Upon surrender of a Certificate for cancelation to the Exchange Agent,
together with such letter of transmittal, duly executed, and such other
documents as may reasonably be required by the Exchange Agent, the holder
of such Certificate shall receive in exchange therefor a certificate
representing that number of whole shares of Lucent Common Stock which such
holder has the right to receive pursuant to the provisions of this Article
II, certain dividends or other distributions in accordance with Section
2.02(c) and cash in lieu of any fractional share of Lucent Common Stock in
accordance with Section 2.02(e), and the Certificate so surrendered shall
forthwith be canceled. In the event of a transfer of ownership of Ascend
Common Stock which is not registered in the transfer records of Ascend, a
certificate representing the proper number of shares of Lucent Common Stock
may be issued to a person (as defined in Section 8.03) other than the
person in whose name the Certificate so surrendered is registered if such
Certificate shall be properly endorsed or otherwise be in proper form for
transfer and the person requesting such issuance shall pay any transfer or
other taxes required by reason of the issuance of shares of Lucent Common
Stock to a person other than the registered holder of such Certificate or
establish to the satisfaction of Lucent that such tax has been paid or is
not applicable. Until surrendered as contemplated by this Section 2.02(b),
each Certificate shall be deemed at any time after the Effective Time to
represent only the right to receive upon such surrender the Merger
Consideration and any cash in lieu of fractional shares of Lucent Common
Stock to be issued or paid in consideration therefor upon surrender of such
certificate in accordance with this Section 2.02. No interest shall be paid
or will accrue on any cash payable to holders of Certificates pursuant to
the provisions of this Article II.

          (c) Distributions with Respect to Unexchanged Shares. No
dividends or other distributions with respect to Lucent Common Stock with a
record date after the Effective Time shall be paid to the holder of any
unsurrendered Certificate with respect to the shares of Lucent Common



<PAGE>






Stock represented thereby, and no cash payment in lieu of fractional shares
shall be paid to any such holder pursuant to Section 2.02(e), and all such
dividends, other distributions and cash in lieu of fractional shares of
Lucent Common Stock shall be paid by Lucent to the Exchange Agent and shall
be included in the Exchange Fund, in each case until the surrender of such
Certificate in accordance with this Article II. Subject to the effect of
applicable escheat or similar laws, following surrender of any such
Certificate there shall be paid to the holder of the certificate
representing whole shares of Lucent Common Stock issued in exchange
therefor, without interest, (i) at the time of such surrender, the amount
of dividends or other distributions with a record date after the Effective
Time theretofore paid with respect to such whole shares of Lucent Common
Stock, and the amount of any cash payable in lieu of a fractional share of
Lucent Common Stock to which such holder is entitled pursuant to Section
2.02(e) and (ii) at the appropriate payment date, the amount of dividends
or other distributions with a record date after the Effective Time but
prior to such surrender and with a payment date subsequent to such
surrender payable with respect to such whole shares of Lucent Common Stock.

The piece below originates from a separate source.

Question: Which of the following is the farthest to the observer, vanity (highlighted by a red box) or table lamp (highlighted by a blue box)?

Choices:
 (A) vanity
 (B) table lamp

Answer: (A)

          (d) No Further Ownership Rights in Ascend Common Stock. All
shares of Lucent Common Stock issued upon the surrender for exchange of
Certificates in accordance with the terms of this Article II (including any
cash paid pursuant to this Article II) shall be deemed to have been issued
(and paid) in full satisfaction of all rights pertaining to the shares of
Ascend Common Stock theretofore represented by such Certificates, subject,
however, to the Surviving Corporation's obligation to pay any dividends or
make any other distributions with a record date prior to the Effective Time
which may have been declared or made by Ascend on such shares of Ascend
Common Stock which remain unpaid at the Effective Time, and there shall be
no further registration of transfers on the stock transfer books of the
Surviving Corporation of the shares of Ascend Common Stock which were
outstanding immediately prior to the Effective Time. If, after the
Effective Time, Certificates are presented to the Surviving Corporation or
the Exchange Agent for any reason, they shall be canceled and exchanged as
provided in this Article II, except as otherwise provided by law.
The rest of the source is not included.